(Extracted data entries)
┄┄┄┄┄┄

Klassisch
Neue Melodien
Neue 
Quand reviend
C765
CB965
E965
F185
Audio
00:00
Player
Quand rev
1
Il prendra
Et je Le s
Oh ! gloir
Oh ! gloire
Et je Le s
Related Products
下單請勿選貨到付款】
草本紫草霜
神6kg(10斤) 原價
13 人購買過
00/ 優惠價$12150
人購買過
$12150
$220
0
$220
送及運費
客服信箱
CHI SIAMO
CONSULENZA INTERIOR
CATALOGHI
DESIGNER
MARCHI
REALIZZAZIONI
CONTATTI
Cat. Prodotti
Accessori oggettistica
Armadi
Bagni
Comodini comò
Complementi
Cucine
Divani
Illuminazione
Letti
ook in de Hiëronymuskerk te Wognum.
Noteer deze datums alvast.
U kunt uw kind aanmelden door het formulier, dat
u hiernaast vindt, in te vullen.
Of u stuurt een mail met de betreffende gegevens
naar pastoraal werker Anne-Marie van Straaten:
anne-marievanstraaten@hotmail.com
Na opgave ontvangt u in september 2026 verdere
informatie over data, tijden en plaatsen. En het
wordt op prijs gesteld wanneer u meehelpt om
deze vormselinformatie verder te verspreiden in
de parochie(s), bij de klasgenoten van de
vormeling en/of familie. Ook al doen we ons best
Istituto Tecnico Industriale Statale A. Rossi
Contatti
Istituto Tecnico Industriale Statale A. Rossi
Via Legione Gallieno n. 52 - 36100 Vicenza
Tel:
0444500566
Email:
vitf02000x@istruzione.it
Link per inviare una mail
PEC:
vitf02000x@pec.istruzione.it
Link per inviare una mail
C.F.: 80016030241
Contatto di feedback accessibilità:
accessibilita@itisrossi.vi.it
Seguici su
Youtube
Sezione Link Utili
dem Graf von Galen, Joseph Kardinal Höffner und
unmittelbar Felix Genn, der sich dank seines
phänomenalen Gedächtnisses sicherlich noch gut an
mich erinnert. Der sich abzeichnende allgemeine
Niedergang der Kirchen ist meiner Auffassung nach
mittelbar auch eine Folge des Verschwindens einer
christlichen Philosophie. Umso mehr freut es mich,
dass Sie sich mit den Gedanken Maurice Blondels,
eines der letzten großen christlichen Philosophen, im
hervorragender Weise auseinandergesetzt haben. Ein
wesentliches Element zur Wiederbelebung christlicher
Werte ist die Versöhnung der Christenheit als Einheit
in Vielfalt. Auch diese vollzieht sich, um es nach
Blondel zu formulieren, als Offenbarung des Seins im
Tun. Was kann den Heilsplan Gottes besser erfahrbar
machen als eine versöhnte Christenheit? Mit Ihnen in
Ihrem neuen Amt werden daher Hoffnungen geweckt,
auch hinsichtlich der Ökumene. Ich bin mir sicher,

┄┄┄┄┄┄

- **EXERCISE OBJECTIVE**:
What you write must be the entries restated word for word, from the opening line through the one holding "Comodini comò", with nothing else.

- **RESPONSE BOX**:
Klassisch
Neue Melodien
Neue 
Quand reviend
C765
CB965
E965
F185
Audio
00:00
Player
Quand rev
1
Il prendra
Et je Le s
Oh ! gloir
Oh ! gloire
Et je Le s
Related Products
下單請勿選貨到付款】
草本紫草霜
神6kg(10斤) 原價
13 人購買過
00/ 優惠價$12150
人購買過
$12150
$220
0
$220
送及運費
客服信箱
CHI SIAMO
CONSULENZA INTERIOR
CATALOGHI
DESIGNER
MARCHI
REALIZZAZIONI
CONTATTI
Cat. Prodotti
Accessori oggettistica
Armadi
Bagni
Comodini comò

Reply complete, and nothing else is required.